L’attore ha inoltre affermato di aver dimezzato il budget di “Cattivi vicini” a 18 milioni di dollari per diminuire il più possibile le interferenze dei produttori esecutivi degli studios: “Almeno non abbiamo fatto un film che odiamo, lavorando per un anno e mezzo”. La star ha poi rivelato il suo tentativo di far decollare il progetto  “Jazz Cops”, in cui lui e Kevin Hart (“Il grande match”, 2013) dovrebbero interpretare due poliziotti che tentano di infiltrarsi nell’ambiente del jazz durante gli anni ’50.

Gran parte della discussione si è poi concentrata sulla carriera di Rogen come produttore, iniziata passando molto tempo nell’ufficio del produttore Judd Apatow e divenendo produttore associato di “40 anni vergine”. “Gli ho detto che se mi avesse reso co-produttore, sarei stato lì ogni giorno” ha specificato l’attore.

“Mettere insieme un film è molto più difficile che fare un film” ha poi continuati Rogen. “Ottenere i soldi necessari è la sfida più dura.”

Rogen ha poi ricordato il suo ruolo da supereroe in “The Green Hornet” e di come non sia stata un’esperienza piacevole per lui e Evan Goldberg (i due hanno scritto assieme la sceneggiatura del film e Goldberg era anche produttore esecutivo): “Abbiamo imparato a non fare film da 200 milioni di dollari” e ha poi aggiunto di volersi concentrare sulle commedie proprio perché realizzare un film è un processo molto lungo: “È più divertente lavorare su qualcosa che mi faccia ridere tutto il giorno.”
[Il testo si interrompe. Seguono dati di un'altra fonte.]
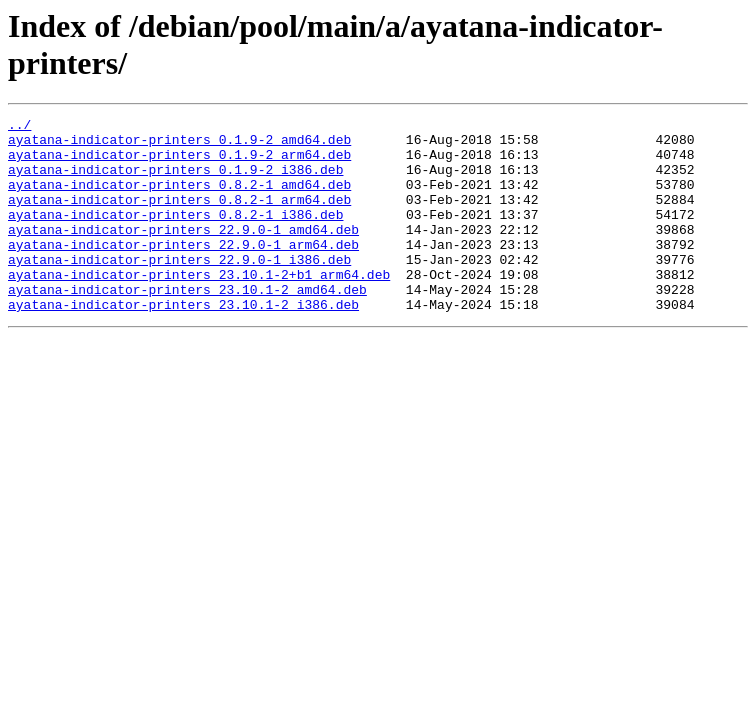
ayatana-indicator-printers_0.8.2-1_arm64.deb (179, 217)
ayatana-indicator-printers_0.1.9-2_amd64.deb (179, 145)
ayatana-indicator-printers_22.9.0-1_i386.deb (179, 289)
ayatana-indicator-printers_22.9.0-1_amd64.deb (183, 253)
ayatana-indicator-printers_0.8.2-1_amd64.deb (179, 199)
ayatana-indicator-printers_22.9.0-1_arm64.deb (183, 271)
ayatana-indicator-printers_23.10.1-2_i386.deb (183, 343)
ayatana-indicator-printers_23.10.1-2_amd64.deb (187, 325)
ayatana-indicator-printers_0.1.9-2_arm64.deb (179, 163)
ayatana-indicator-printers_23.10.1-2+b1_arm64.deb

Da produttore qual è, Rogen ha anche incentivato il lavoro dei produttori alla loro prima esperienza, spingendoli a usare ogni mezzo necessario, come la fotocamera di un cellulare o YouTube, per farsi notare e di contare sulle proprie esperienze; dopotutto, per Rogen, “Suxbad – Tre menti sopra il pelo”, sempre sceneggiato da lui e Goldberg, “era un film sulla nostra esperienza al liceo, non sul cercare di portarsi a letto qualcuna.”

Oltre alla sua carriera da attore e all’esordio alla regia dello scorso anno, Rogen è dunque più che mai legato al suo ruolo di produttore e l’intenzione sembra essere quella di offrire al pubblico una rinfrescante ondata di commedie, capaci di soddisfare assieme studios e spettatori.

“Cattivi vicini”, diretto da Nicholas Stoller, con protagonisti Zac Efron e Seth Rogen, uscirà in Italia il 19 giugno distribuito dalla Universal Pictures. Rogen e Goldberg vestiranno solo i panni di produttori, la sceneggiatura è infatti stata affidata a Brendan O’Brien e Andrew J. Cohen.